• _Task item_:
Without copying the images, write out all the entries below verbatim.

[Dataset entries]
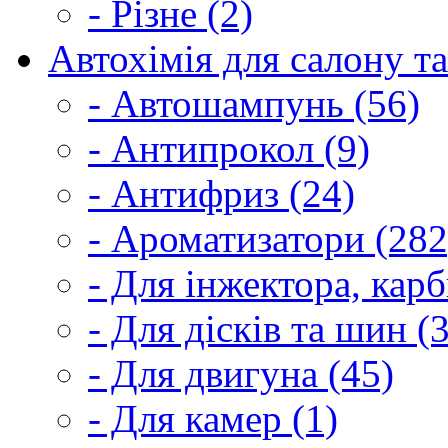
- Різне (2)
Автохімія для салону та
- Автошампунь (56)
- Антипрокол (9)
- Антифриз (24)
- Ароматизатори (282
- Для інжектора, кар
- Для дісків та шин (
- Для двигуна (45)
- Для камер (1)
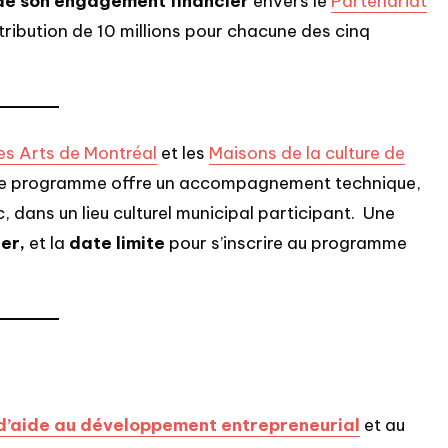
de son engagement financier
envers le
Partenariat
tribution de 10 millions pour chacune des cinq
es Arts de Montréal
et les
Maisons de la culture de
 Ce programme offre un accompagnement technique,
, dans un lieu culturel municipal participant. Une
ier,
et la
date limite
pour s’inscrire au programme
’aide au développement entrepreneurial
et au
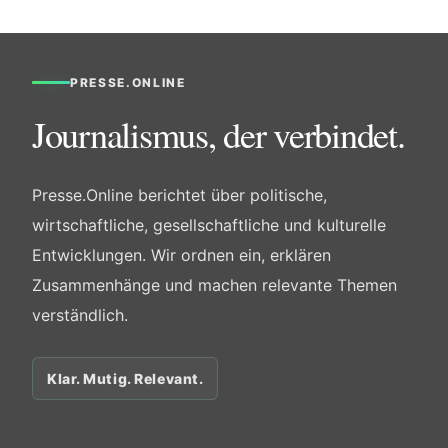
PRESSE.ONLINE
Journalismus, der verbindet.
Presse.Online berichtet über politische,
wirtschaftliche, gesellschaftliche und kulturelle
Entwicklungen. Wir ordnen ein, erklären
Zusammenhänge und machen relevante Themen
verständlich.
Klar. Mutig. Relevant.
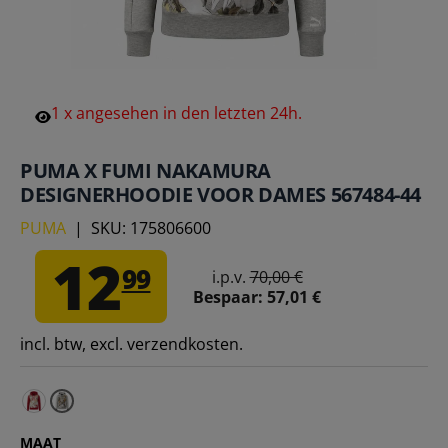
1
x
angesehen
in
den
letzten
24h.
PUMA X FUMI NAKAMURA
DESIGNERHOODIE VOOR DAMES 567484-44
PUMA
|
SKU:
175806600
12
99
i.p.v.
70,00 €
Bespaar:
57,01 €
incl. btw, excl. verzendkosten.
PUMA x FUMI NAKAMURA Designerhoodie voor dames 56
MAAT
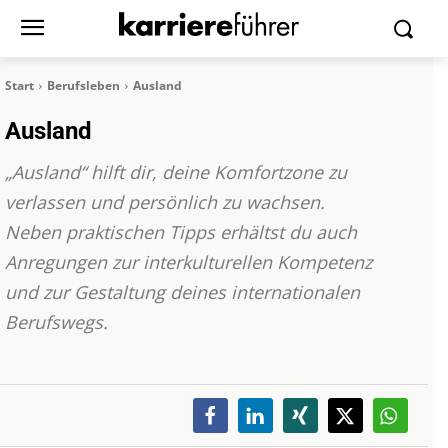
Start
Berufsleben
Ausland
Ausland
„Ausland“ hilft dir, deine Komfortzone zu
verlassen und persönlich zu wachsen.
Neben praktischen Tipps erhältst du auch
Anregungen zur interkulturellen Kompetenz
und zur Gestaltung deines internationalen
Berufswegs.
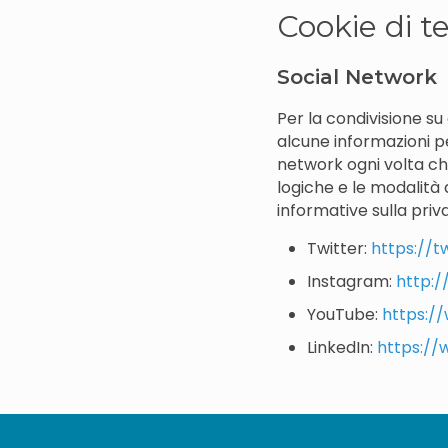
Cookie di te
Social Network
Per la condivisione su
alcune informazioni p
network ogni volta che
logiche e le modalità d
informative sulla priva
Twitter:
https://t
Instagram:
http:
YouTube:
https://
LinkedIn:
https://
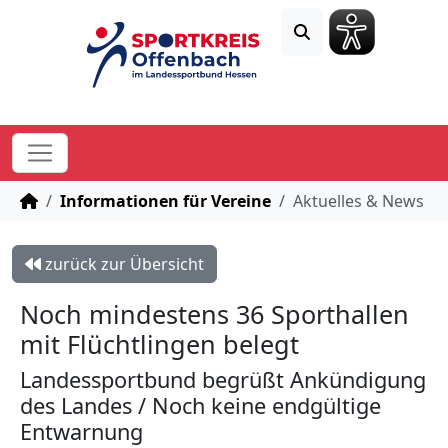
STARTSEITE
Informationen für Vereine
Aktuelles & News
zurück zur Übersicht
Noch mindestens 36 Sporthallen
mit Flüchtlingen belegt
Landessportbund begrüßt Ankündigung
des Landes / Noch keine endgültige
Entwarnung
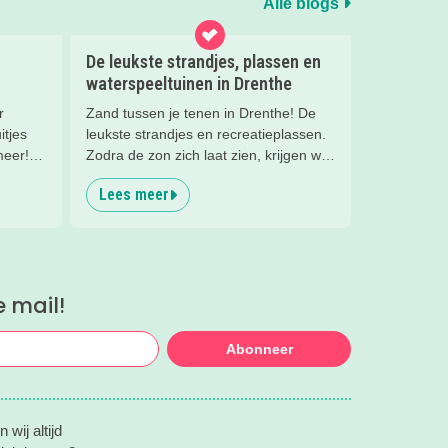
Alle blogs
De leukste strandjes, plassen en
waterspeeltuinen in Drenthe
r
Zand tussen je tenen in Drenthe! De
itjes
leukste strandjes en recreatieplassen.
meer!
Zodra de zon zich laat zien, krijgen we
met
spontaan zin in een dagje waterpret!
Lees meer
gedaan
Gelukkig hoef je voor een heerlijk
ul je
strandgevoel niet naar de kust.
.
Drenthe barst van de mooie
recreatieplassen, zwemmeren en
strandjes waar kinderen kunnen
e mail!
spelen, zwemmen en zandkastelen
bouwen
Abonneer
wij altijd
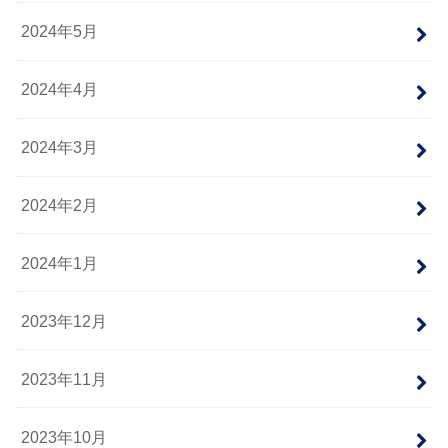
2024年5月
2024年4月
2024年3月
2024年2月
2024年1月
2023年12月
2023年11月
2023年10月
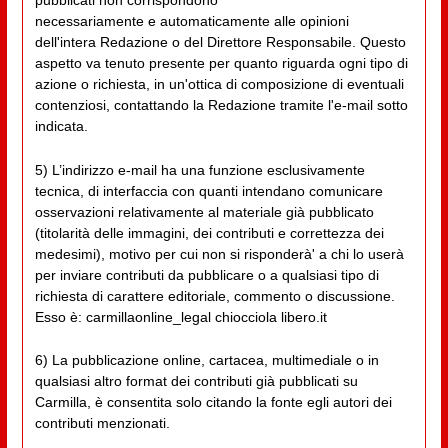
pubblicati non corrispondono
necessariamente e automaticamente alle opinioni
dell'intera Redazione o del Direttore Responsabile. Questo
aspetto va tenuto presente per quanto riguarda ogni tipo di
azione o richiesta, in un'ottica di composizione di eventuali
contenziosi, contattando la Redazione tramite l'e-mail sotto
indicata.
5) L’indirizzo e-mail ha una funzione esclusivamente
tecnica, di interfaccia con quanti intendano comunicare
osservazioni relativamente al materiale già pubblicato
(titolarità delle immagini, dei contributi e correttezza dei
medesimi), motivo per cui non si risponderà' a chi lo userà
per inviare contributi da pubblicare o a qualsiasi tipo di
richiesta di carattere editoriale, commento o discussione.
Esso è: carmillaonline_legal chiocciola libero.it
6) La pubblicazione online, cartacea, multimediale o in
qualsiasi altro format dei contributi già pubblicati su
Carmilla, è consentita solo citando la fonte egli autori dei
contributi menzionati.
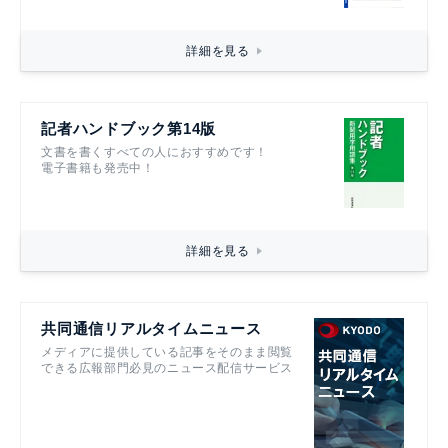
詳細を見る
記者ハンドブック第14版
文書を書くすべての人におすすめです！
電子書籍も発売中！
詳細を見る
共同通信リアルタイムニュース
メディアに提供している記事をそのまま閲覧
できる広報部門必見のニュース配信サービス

• _Solved problem_:
- Різне (2)
Автохімія для салону та
- Автошампунь (56)
- Антипрокол (9)
- Антифриз (24)
- Ароматизатори (282
- Для інжектора, кар
- Для дісків та шин (
- Для двигуна (45)
- Для камер (1)
de son engagement financier
envers le
Partenariat
tribution de 10 millions pour chacune des cinq
es Arts de Montréal
et les
Maisons de la culture de
 Ce programme offre un accompagnement technique,
, dans un lieu culturel municipal participant. Une
ier,
et la
date limite
pour s’inscrire au programme
’aide au développement entrepreneurial
et au
PRESSE.ONLINE
Journalismus, der verbindet.
Presse.Online berichtet über politische,
wirtschaftliche, gesellschaftliche und kulturelle
Entwicklungen. Wir ordnen ein, erklären
Zusammenhänge und machen relevante Themen
verständlich.
Klar. Mutig. Relevant.
1
x
angesehen
in
den
letzten
24h.
PUMA X FUMI NAKAMURA
DESIGNERHOODIE VOOR DAMES 567484-44
PUMA
|
SKU:
175806600
12
99
i.p.v.
70,00 €
Bespaar:
57,01 €
incl. btw, excl. verzendkosten.
PUMA x FUMI NAKAMURA Designerhoodie voor dames 56
MAAT
Start
Berufsleben
Ausland
Ausland
„Ausland“ hilft dir, deine Komfortzone zu
verlassen und persönlich zu wachsen.
Neben praktischen Tipps erhältst du auch
Anregungen zur interkulturellen Kompetenz
und zur Gestaltung deines internationalen
Berufswegs.
Cookie di te
Social Network
Per la condivisione su
alcune informazioni p
network ogni volta che
logiche e le modalità d
informative sulla priva
Twitter:
https://t
Instagram:
http:
YouTube:
https://
LinkedIn:
https://
STARTSEITE
Informationen für Vereine
Aktuelles & News
zurück zur Übersicht
Noch mindestens 36 Sporthallen
mit Flüchtlingen belegt
Landessportbund begrüßt Ankündigung
des Landes / Noch keine endgültige
Entwarnung
Alle blogs
De leukste strandjes, plassen en
waterspeeltuinen in Drenthe
r
Zand tussen je tenen in Drenthe! De
itjes
leukste strandjes en recreatieplassen.
meer!
Zodra de zon zich laat zien, krijgen we
met
spontaan zin in een dagje waterpret!
Lees meer
gedaan
Gelukkig hoef je voor een heerlijk
ul je
strandgevoel niet naar de kust.
.
Drenthe barst van de mooie
recreatieplassen, zwemmeren en
strandjes waar kinderen kunnen
e mail!
spelen, zwemmen en zandkastelen
bouwen
Abonneer
wij altijd
2024年5月
2024年4月
2024年3月
2024年2月
2024年1月
2023年12月
2023年11月
2023年10月
pubblicati non corrispondono
necessariamente e automaticamente alle opinioni
dell'intera Redazione o del Direttore Responsabile. Questo
aspetto va tenuto presente per quanto riguarda ogni tipo di
azione o richiesta, in un'ottica di composizione di eventuali
contenziosi, contattando la Redazione tramite l'e-mail sotto
indicata.
5) L’indirizzo e-mail ha una funzione esclusivamente
tecnica, di interfaccia con quanti intendano comunicare
osservazioni relativamente al materiale già pubblicato
(titolarità delle immagini, dei contributi e correttezza dei
medesimi), motivo per cui non si risponderà' a chi lo userà
per inviare contributi da pubblicare o a qualsiasi tipo di
richiesta di carattere editoriale, commento o discussione.
Esso è: carmillaonline_legal chiocciola libero.it
6) La pubblicazione online, cartacea, multimediale o in
qualsiasi altro format dei contributi già pubblicati su
Carmilla, è consentita solo citando la fonte egli autori dei
contributi menzionati.
詳細を見る
記者ハンドブック第14版
文書を書くすべての人におすすめです！
電子書籍も発売中！
詳細を見る
共同通信リアルタイムニュース
メディアに提供している記事をそのまま閲覧
できる広報部門必見のニュース配信サービス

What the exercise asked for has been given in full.